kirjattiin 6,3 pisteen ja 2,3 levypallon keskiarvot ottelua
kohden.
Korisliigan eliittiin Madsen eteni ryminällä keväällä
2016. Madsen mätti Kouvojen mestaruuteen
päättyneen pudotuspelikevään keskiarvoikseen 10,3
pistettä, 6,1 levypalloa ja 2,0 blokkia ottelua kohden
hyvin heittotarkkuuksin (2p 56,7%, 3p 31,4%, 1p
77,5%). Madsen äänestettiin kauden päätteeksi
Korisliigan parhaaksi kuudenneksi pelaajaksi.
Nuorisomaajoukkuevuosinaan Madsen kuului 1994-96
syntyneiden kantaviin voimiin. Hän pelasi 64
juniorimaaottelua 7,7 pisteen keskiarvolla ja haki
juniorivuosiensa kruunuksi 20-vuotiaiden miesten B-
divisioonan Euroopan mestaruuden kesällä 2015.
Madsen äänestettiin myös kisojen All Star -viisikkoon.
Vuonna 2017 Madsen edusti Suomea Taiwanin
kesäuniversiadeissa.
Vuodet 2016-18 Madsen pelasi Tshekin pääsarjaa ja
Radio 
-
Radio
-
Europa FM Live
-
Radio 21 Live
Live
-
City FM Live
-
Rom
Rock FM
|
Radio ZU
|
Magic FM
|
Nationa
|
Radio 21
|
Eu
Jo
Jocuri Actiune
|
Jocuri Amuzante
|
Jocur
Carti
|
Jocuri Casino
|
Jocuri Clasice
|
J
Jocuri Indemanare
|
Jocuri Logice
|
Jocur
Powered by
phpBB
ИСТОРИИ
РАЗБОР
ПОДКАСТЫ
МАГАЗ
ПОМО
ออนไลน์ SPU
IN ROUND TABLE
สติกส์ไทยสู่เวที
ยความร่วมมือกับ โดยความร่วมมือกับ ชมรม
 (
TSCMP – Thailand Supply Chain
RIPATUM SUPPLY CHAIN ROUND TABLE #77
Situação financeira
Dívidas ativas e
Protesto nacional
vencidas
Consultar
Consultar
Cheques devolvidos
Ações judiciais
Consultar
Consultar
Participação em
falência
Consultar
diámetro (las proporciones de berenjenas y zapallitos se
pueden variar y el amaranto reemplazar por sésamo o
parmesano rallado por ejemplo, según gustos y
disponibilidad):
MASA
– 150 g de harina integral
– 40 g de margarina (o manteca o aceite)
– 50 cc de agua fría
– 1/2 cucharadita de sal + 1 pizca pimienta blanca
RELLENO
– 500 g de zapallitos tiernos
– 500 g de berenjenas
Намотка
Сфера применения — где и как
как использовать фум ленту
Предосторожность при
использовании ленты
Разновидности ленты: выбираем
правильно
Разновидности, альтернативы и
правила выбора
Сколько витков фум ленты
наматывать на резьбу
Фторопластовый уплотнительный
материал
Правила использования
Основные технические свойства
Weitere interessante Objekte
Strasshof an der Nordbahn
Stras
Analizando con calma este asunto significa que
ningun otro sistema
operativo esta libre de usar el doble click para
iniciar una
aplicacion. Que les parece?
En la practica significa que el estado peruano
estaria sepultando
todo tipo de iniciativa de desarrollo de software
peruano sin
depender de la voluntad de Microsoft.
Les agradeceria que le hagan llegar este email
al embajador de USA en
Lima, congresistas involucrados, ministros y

WHAT IS REQUIRED. Would you copy each line of the data exactly as it appears above?

WRITTEN REPLY.
kirjattiin 6,3 pisteen ja 2,3 levypallon keskiarvot ottelua
kohden.
Korisliigan eliittiin Madsen eteni ryminällä keväällä
2016. Madsen mätti Kouvojen mestaruuteen
päättyneen pudotuspelikevään keskiarvoikseen 10,3
pistettä, 6,1 levypalloa ja 2,0 blokkia ottelua kohden
hyvin heittotarkkuuksin (2p 56,7%, 3p 31,4%, 1p
77,5%). Madsen äänestettiin kauden päätteeksi
Korisliigan parhaaksi kuudenneksi pelaajaksi.
Nuorisomaajoukkuevuosinaan Madsen kuului 1994-96
syntyneiden kantaviin voimiin. Hän pelasi 64
juniorimaaottelua 7,7 pisteen keskiarvolla ja haki
juniorivuosiensa kruunuksi 20-vuotiaiden miesten B-
divisioonan Euroopan mestaruuden kesällä 2015.
Madsen äänestettiin myös kisojen All Star -viisikkoon.
Vuonna 2017 Madsen edusti Suomea Taiwanin
kesäuniversiadeissa.
Vuodet 2016-18 Madsen pelasi Tshekin pääsarjaa ja
Radio 
-
Radio
-
Europa FM Live
-
Radio 21 Live
Live
-
City FM Live
-
Rom
Rock FM
|
Radio ZU
|
Magic FM
|
Nationa
|
Radio 21
|
Eu
Jo
Jocuri Actiune
|
Jocuri Amuzante
|
Jocur
Carti
|
Jocuri Casino
|
Jocuri Clasice
|
J
Jocuri Indemanare
|
Jocuri Logice
|
Jocur
Powered by
phpBB
ИСТОРИИ
РАЗБОР
ПОДКАСТЫ
МАГАЗ
ПОМО
ออนไลน์ SPU
IN ROUND TABLE
สติกส์ไทยสู่เวที
ยความร่วมมือกับ โดยความร่วมมือกับ ชมรม
 (
TSCMP – Thailand Supply Chain
RIPATUM SUPPLY CHAIN ROUND TABLE #77
Situação financeira
Dívidas ativas e
Protesto nacional
vencidas
Consultar
Consultar
Cheques devolvidos
Ações judiciais
Consultar
Consultar
Participação em
falência
Consultar
diámetro (las proporciones de berenjenas y zapallitos se
pueden variar y el amaranto reemplazar por sésamo o
parmesano rallado por ejemplo, según gustos y
disponibilidad):
MASA
– 150 g de harina integral
– 40 g de margarina (o manteca o aceite)
– 50 cc de agua fría
– 1/2 cucharadita de sal + 1 pizca pimienta blanca
RELLENO
– 500 g de zapallitos tiernos
– 500 g de berenjenas
Намотка
Сфера применения — где и как
как использовать фум ленту
Предосторожность при
использовании ленты
Разновидности ленты: выбираем
правильно
Разновидности, альтернативы и
правила выбора
Сколько витков фум ленты
наматывать на резьбу
Фторопластовый уплотнительный
материал
Правила использования
Основные технические свойства
Weitere interessante Objekte
Strasshof an der Nordbahn
Stras
Analizando con calma este asunto significa que
ningun otro sistema
operativo esta libre de usar el doble click para
iniciar una
aplicacion. Que les parece?
En la practica significa que el estado peruano
estaria sepultando
todo tipo de iniciativa de desarrollo de software
peruano sin
depender de la voluntad de Microsoft.
Les agradeceria que le hagan llegar este email
al embajador de USA en
Lima, congresistas involucrados, ministros y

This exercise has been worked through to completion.